Evakuasi Mbah Doso menemukan perhatian publik setelah video dan foto evakuasi tersebar luas. Evakuasi Mbah Doso itu terjadi setelah seorang lansia yang hilang selama dua hari ditemukan dalam kondisi lemas di sebuah bekas galian pasir di Mojokerto.

Kondisi tak adanya ambulans pada lokasi kejadian membuat warga setempat bergerak cepat membantu evakuasi dengan memanfaatkan bale bambu dan truk. Rekaman evakuasi memperlihatkan proses pengangkutan yang dilakukan oleh warga sebelum korban dibawa ke tempat yang lebih aman.
evakuasi mbah doso: Temuan di bekas galian pasir
Peristiwa bermula saat seorang lansia yang selama dua hari dinyatakan hilang akhirnya ditemukan di area bekas galian pasir. Saat diketemukan, kondisi lansia tersebut digambarkan lemas. Lokasi bekas galian pasir menjadi titik penemuan, dan proses evakuasi dilakukan segera oleh warga sekitar.
Informasi mengenai kondisi awal dan lokasi penemuan ini menyebar cepat setelah gambar dan video dari lokasi beredar. Warga setempat yang hadir di lokasi kemudian berinisiatif membantu mengevakuasi demi keselamatan lansia yang ditemukan lemas tersebut.
Evakuasi Mbah Doso: Pengangkutan pakai bale bambu dan truk
Evakuasi Mbah Doso dilakukan tanpa dukungan ambulans, sehingga warga menggunakan bale bambu sebagai alat yukung sementara. Dengan bantuan beberapa orang, lansia yang ditemukan lemas diletakkan di atas bale bambu lalu dipindahkan ke dalam truk untuk dibawa keluar dari lokasi bekas galian pasir.
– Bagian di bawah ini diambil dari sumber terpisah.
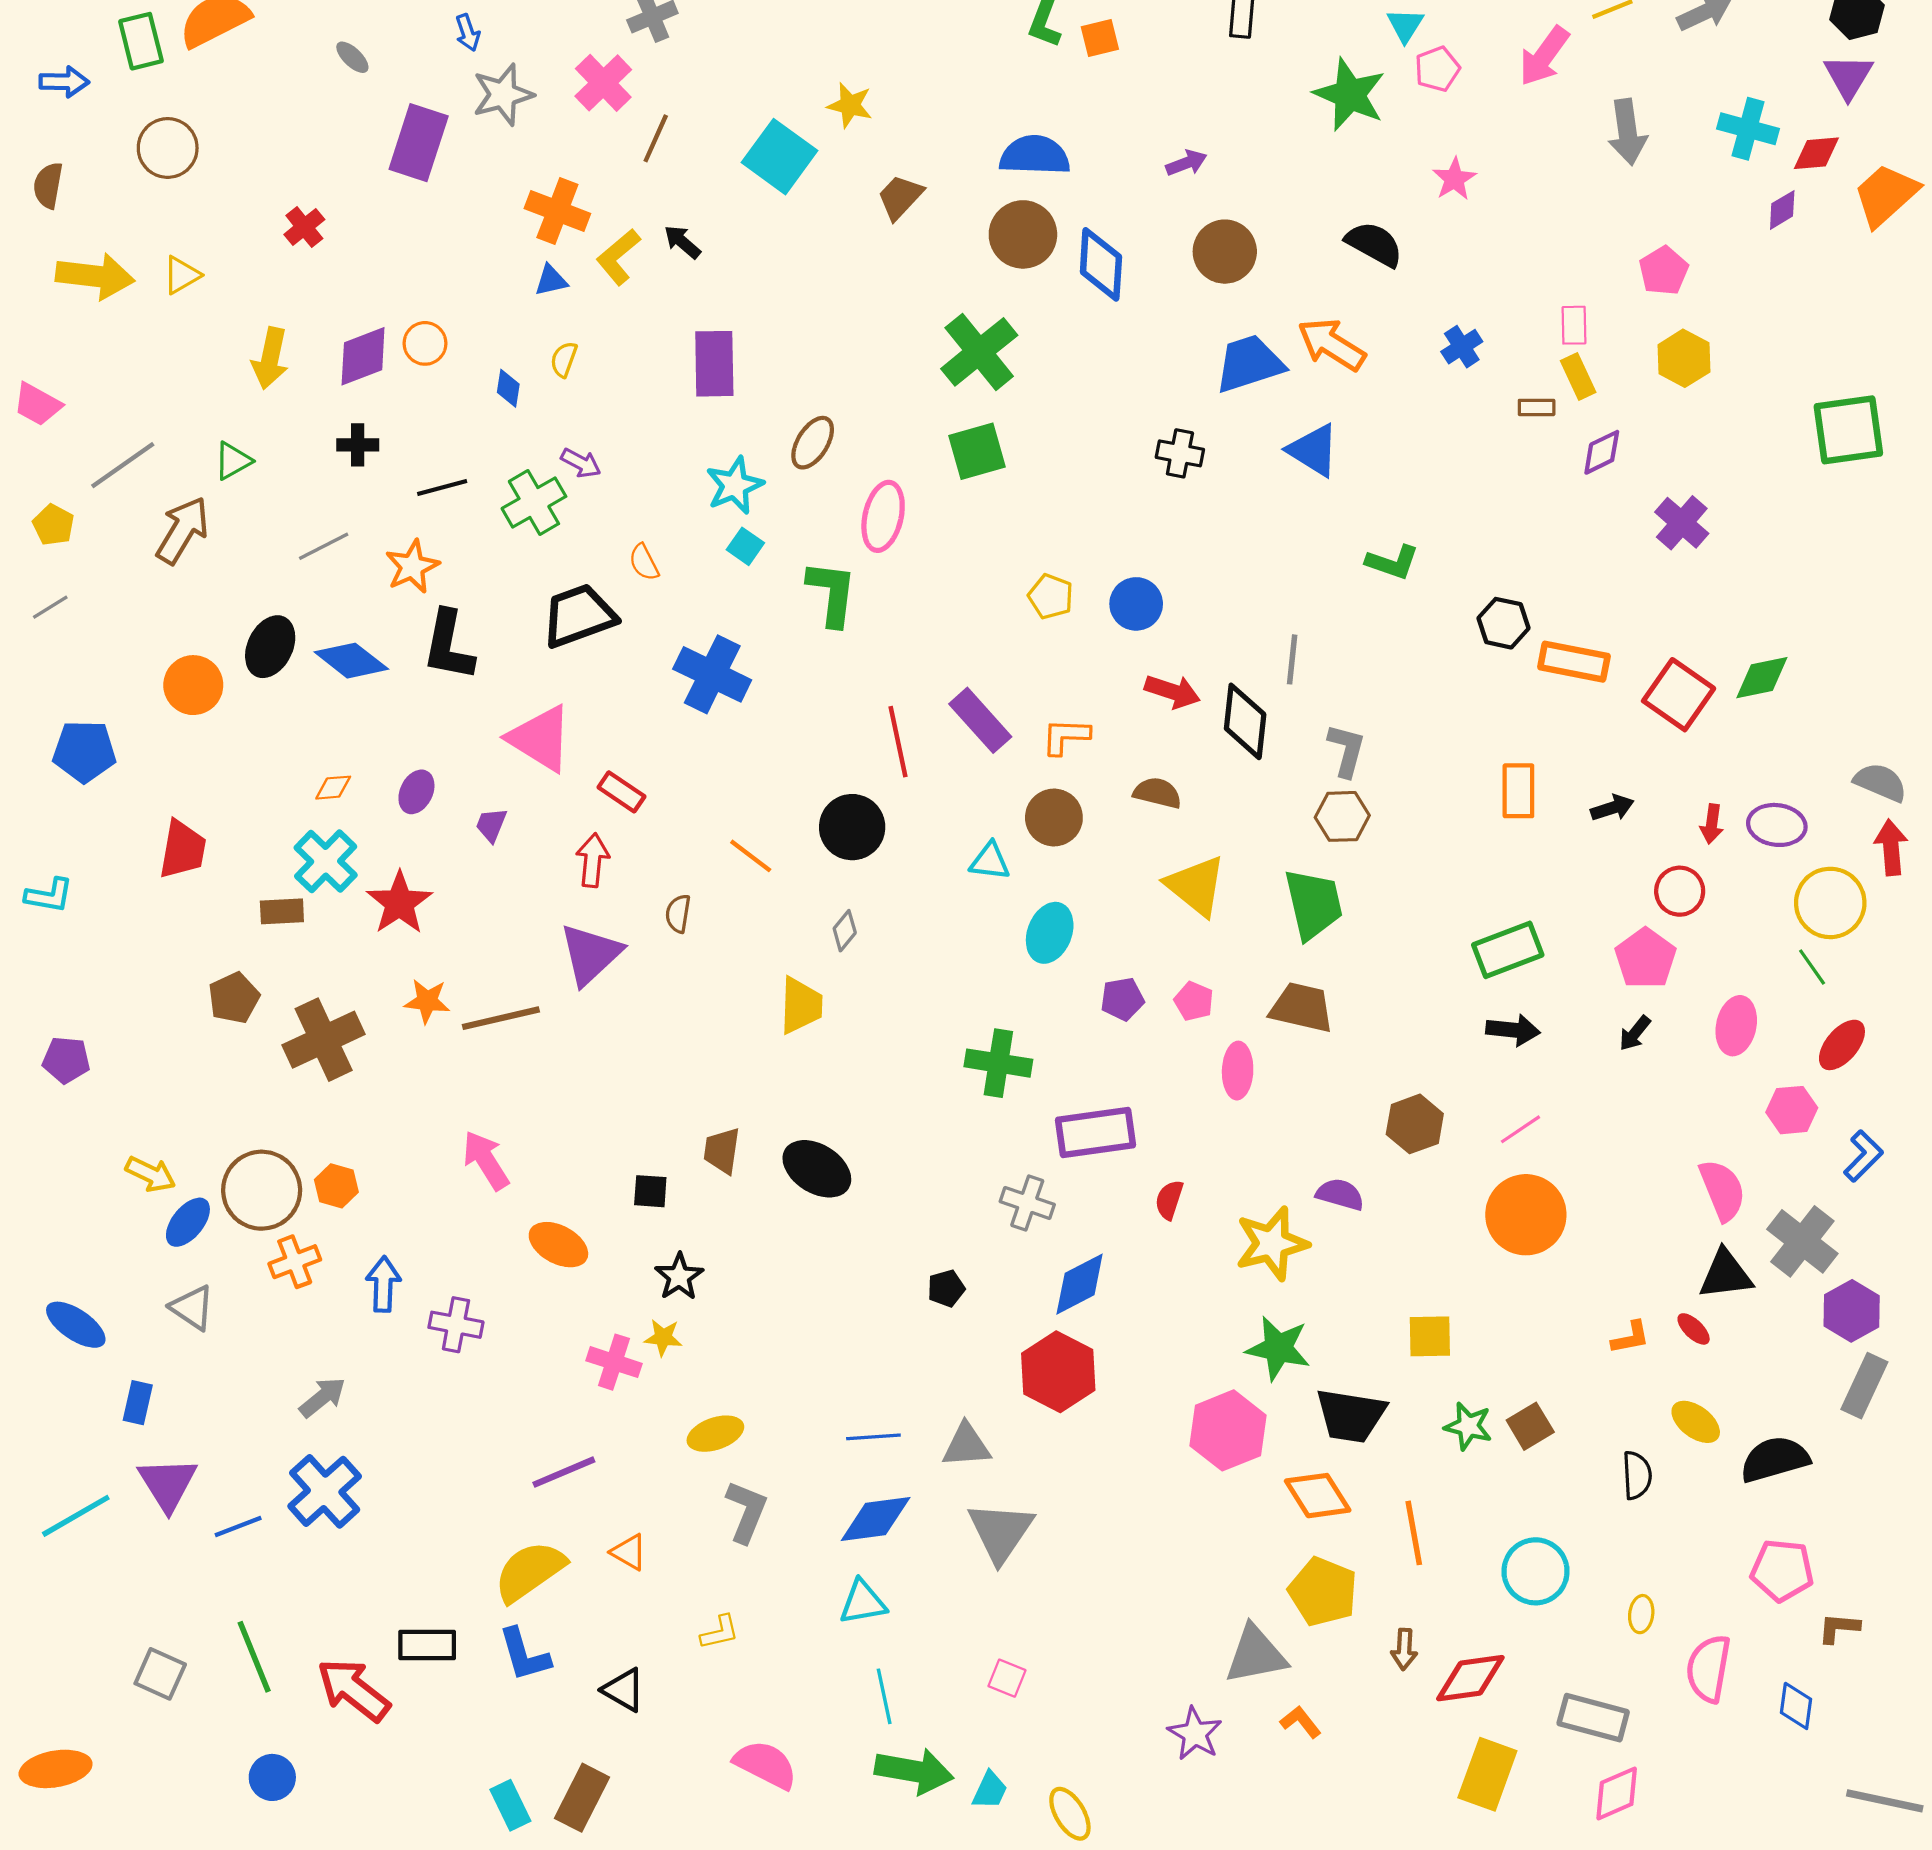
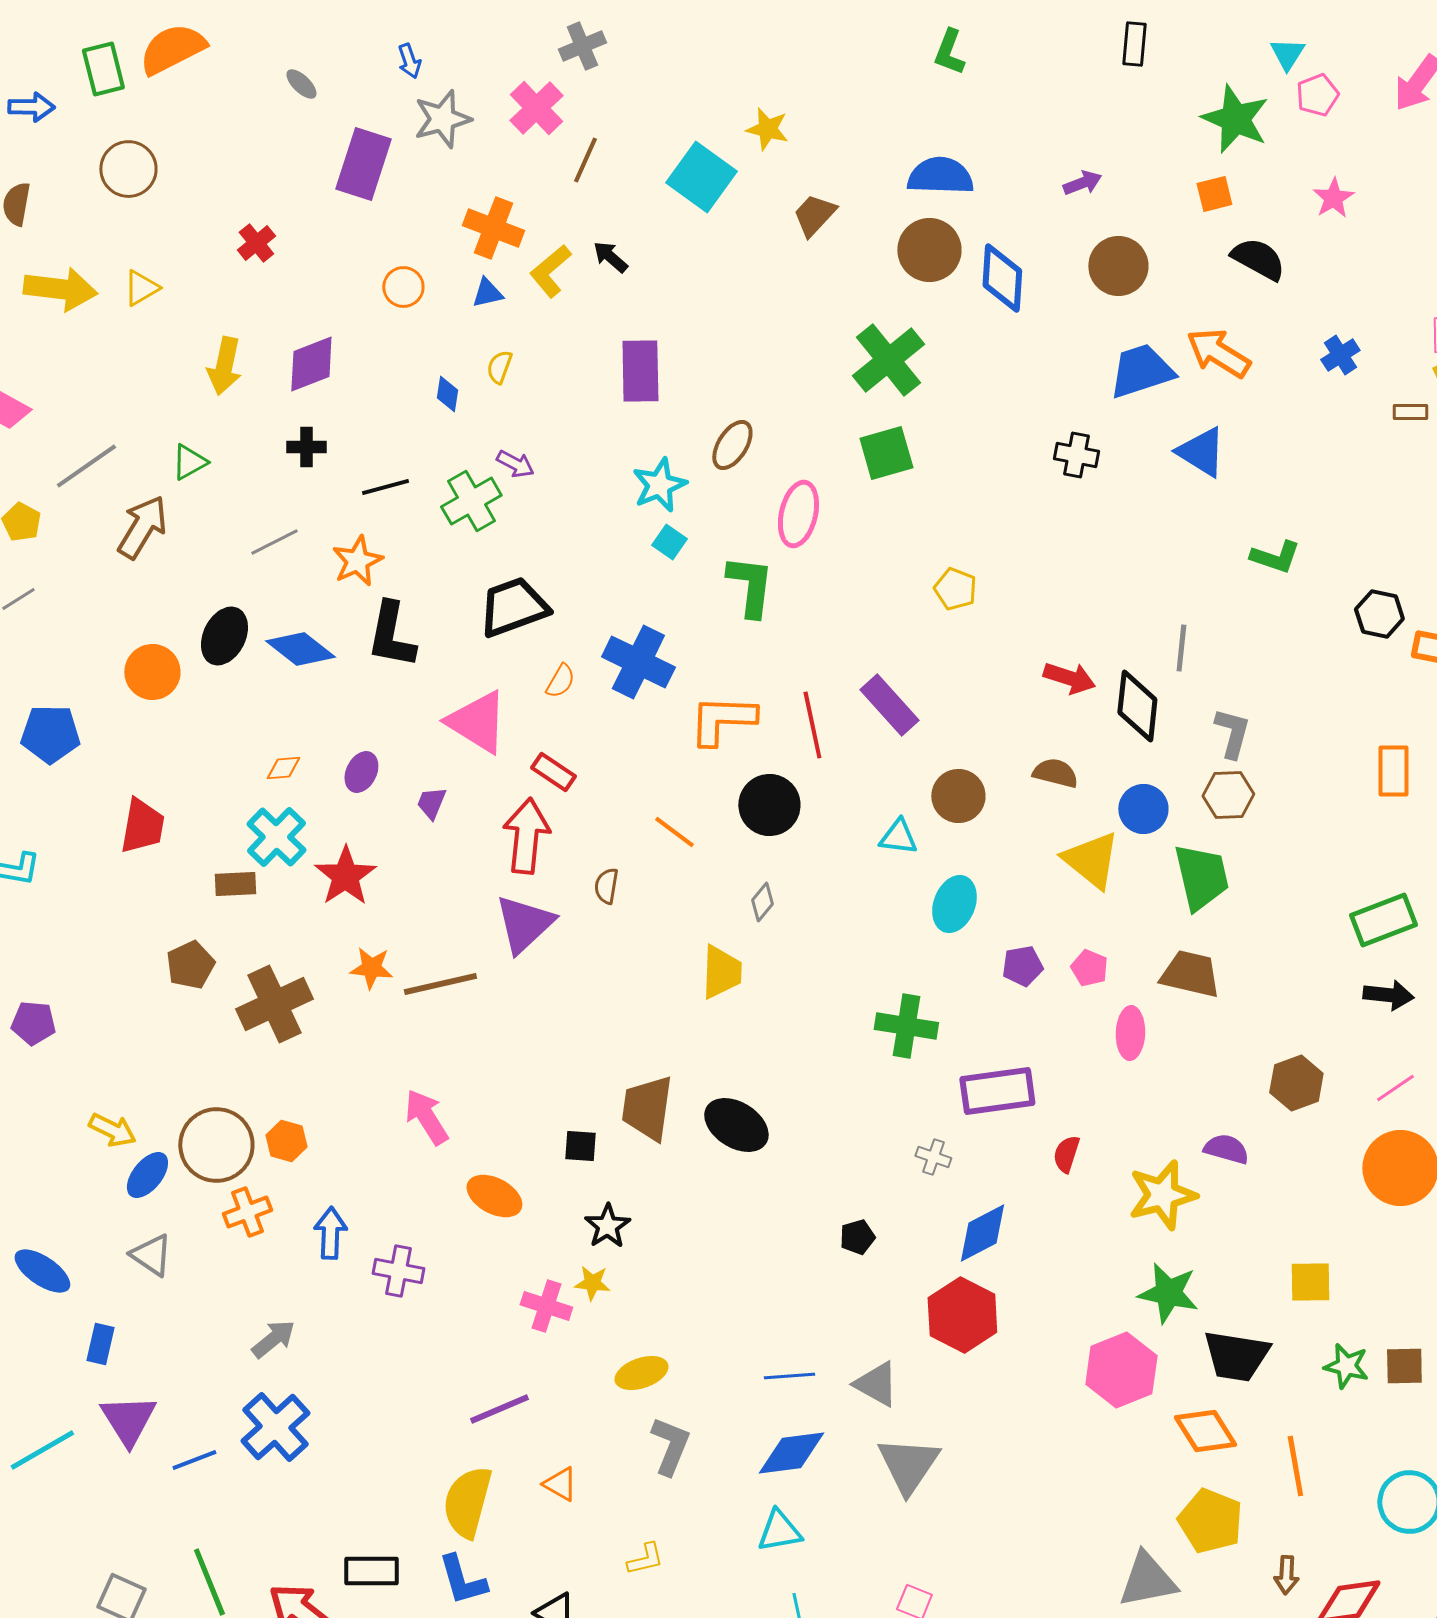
orange square: (1100, 38) -> (1214, 194), moved
orange circle: (425, 343) -> (403, 287), moved
orange semicircle: (644, 562) -> (560, 681), moved, turned -123
blue circle: (1136, 604) -> (1143, 809), moved
orange L-shape: (1066, 736) -> (722, 720), moved, size x1.5
red arrow: (593, 860) -> (526, 836), size x1.5
brown trapezoid: (722, 1151) -> (647, 1108), size x1.5
gray cross: (1027, 1203) -> (933, 1157), size x0.7
brown square: (1530, 1426) -> (1404, 1366), turned 30
gray triangle: (966, 1445) -> (876, 1384), turned 33
yellow semicircle: (530, 1571) -> (467, 1502), turned -40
Proses pengangkutan ini menggambarkan langkah tanggap darurat warga dalam kondisi keterbatasan fasilitas. Penggunaan bale bambu dan truk menjadi solusi praktis untuk membawa lansia tersebut dari lokasi yang berisiko menuju tempat yang dianggap lebih aman oleh warga yang membantu.
Viral dan reaksi warga
Video dan foto evakuasi Mbah Doso menyebar di media sosial, sehingga peristiwa ini menjadi perhatian publik. Penyebaran rekaman itu menimbulkan beragam komentar dari warganet, yang sebagian besar menyorot upaya cepat warga dalam evakuasi serta kondisi saat penemuan lansia yang lemas.
Rekaman yang viral memperlihatkan bagaimana warga bekerja bersama meskipun tanpa peralatan medis formal di lokasi. Kejadian ini menjadi bukti tindakan kolektif warga dalam merespons situasi darurat yang terjadi di lingkungan mereka.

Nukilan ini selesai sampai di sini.